Armed police were called to St Aelred's Catholic Technology College in Newton-le-Willows on Friday after reports someone had made threats to kill there.

The United States' Federal Bureau of Investigation raised the alarm after picking up a threat posted on social networking site Facebook.

A 19-year-old man was arrested and later released on bail.

More than 1,000 students, some of them taking their GCSEs, were in the Birley Street school at the time of the alert.

All entrances and exits were sealed while police investigated.

'Leaving this world'

The school said it was the FBI who raised the alarm after internet scanning software picked up a suspicious combination of words.

It picked up a posting showing a picture of a gun being held above a scrawled note, which read "tomorrow - last day of school" and went on to mention bullies and "leaving this world".

Headteacher Edward Marr has now written to parents explaining how the situation came about.

He wrote: "Police officers attended school at 0800 am on Friday morning. They had a photograph from the internet and asked if I could identify a person on it.
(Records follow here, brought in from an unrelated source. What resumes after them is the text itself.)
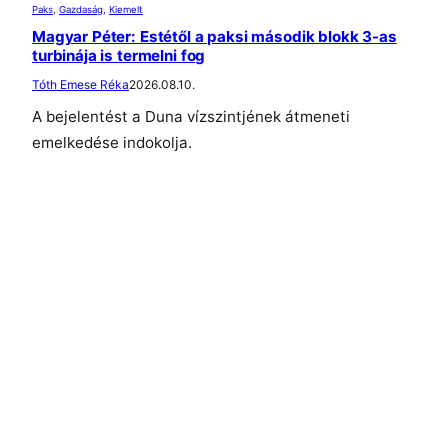
Paks
, 
Gazdaság
, 
Kiemelt
Magyar Péter: Estétől a paksi második blokk 3-as
turbinája is termelni fog
Tóth Emese Réka
2026.08.10.
A bejelentést a Duna vízszintjének átmeneti
emelkedése indokolja.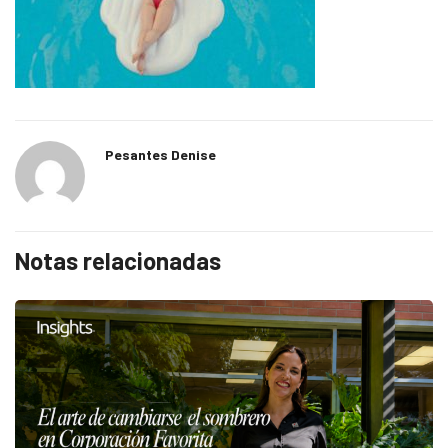
Pesantes Denise
Notas relacionadas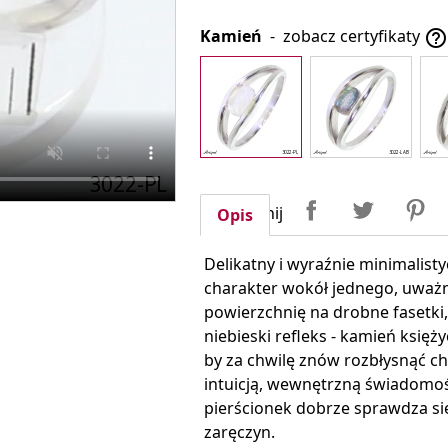
Kamień
-
zobacz certyfikaty

Udostępnij
Tweetuj
P
Udostępnij
Opis
Delikatny i wyraźnie minimalis
charakter wokół jednego, uważni
powierzchnię na drobne fasetki
niebieski refleks - kamień księż
by za chwilę znów rozbłysnąć chł
intuicją, wewnętrzną świadomośc
pierścionek dobrze sprawdza się
zaręczyn.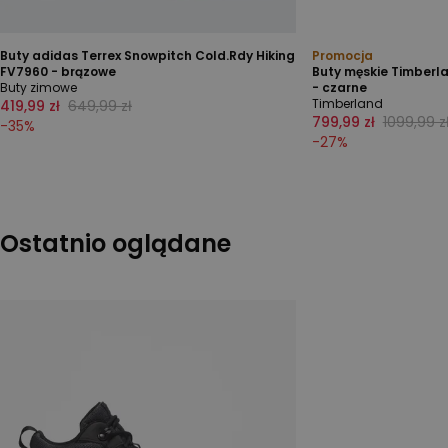
Buty adidas Terrex Snowpitch Cold.Rdy Hiking
Promocja
FV7960 - brązowe
Buty męskie Timberl
Buty zimowe
- czarne
Timberland
419,99 zł
649,99 zł
799,99 zł
1099,99 z
-
35
%
-
27
%
Ostatnio oglądane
"It emerged that a threat had been made against the school which had been picked up by the FBI in America and passed eventually, as the school was identified, to Merseyside Police.

Start Quote

We were able to deal with the threat well away from the school premises”

End Quote Ch Supt Chris Armitt Merseyside Police

"Staff at the school were able to suggest the identity of the man on the photograph and an arrest was made."
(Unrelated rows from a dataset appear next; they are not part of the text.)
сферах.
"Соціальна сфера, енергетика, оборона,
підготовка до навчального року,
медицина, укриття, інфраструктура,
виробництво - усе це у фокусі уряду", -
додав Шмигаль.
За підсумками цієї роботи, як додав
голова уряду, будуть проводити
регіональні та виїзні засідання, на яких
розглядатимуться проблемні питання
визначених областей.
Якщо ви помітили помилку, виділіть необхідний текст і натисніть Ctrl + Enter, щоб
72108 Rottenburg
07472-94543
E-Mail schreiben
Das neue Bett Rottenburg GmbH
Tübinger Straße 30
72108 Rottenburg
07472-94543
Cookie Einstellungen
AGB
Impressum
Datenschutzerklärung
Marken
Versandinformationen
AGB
Some parents have criticised police over why their children were allowed into classes while officers were investigating a possible armed threat.
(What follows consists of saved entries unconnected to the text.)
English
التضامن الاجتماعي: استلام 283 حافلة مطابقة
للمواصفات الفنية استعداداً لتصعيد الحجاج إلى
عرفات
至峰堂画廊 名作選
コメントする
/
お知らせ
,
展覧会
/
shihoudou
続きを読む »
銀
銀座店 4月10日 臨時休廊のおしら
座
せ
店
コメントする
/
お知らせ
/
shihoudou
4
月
Ch Supt Chris Armitt, from Merseyside Police, denied suggestions that officers could have closed the school as soon as they were aware of the threat.

He said: "We received some information between 1am and 2am, that information was imprecise and what we had to do was clarify what the information meant and what it related to.

"Once we were able to identify that school as potentially being at risk, we took steps quickly to get with the school staff."

He added: "They were able to help us identify the possible threats that we faced and we were then able to deal with that well away from the school premises."